For instance, Data Obfuscation is a method of perturbing sensitive information through either scrambling or masking. In this method, noise is deliberately added to the data. It simulates the trade-off between user privacy and service quality, influenced by the severity of the data perturbation.
Whereas, Data Sanitisation overwrites the sensitive information within the data with realistic-looking synthetic data, using techniques like flipping labels. These defences allow researchers to anticipate how a model behaves when attacked.

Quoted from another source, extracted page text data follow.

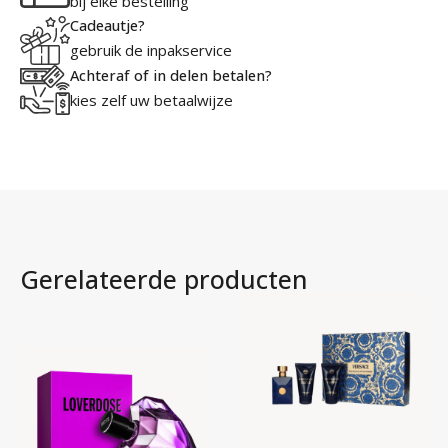
bij elke bestelling
Tas
Cadeautje?
aan
gebruik de inpakservice
Achteraf of in delen betalen?
kies zelf uw betaalwijze
Gerelateerde producten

That said, it is not advisable to resort to brute force defences in the ML systems that are doing the heavy lifting. It varies with use cases. For example, data leakage in a healthcare setup is more dire than in a recommender system storing favourite movies. And, as we discussed earlier, bugs like memorisation can also be great features sometimes. Furthermore, most popular defences are case-specific, and they are yet to be challenged at scale. Privacy-preserving ML applications are already a thing thanks to on-device federated learning and other such techniques. But, with every new paradigm of ML models, a new challenge arises. The generative models outclassed classification models in creating problems. While one figures out a way for memorisation problems, a “catastrophic forgetting” problem gets discovered. With governments tightening rules through GDPR, PDPA and their equivalents, the research into data leakages and their defences has never been more critical.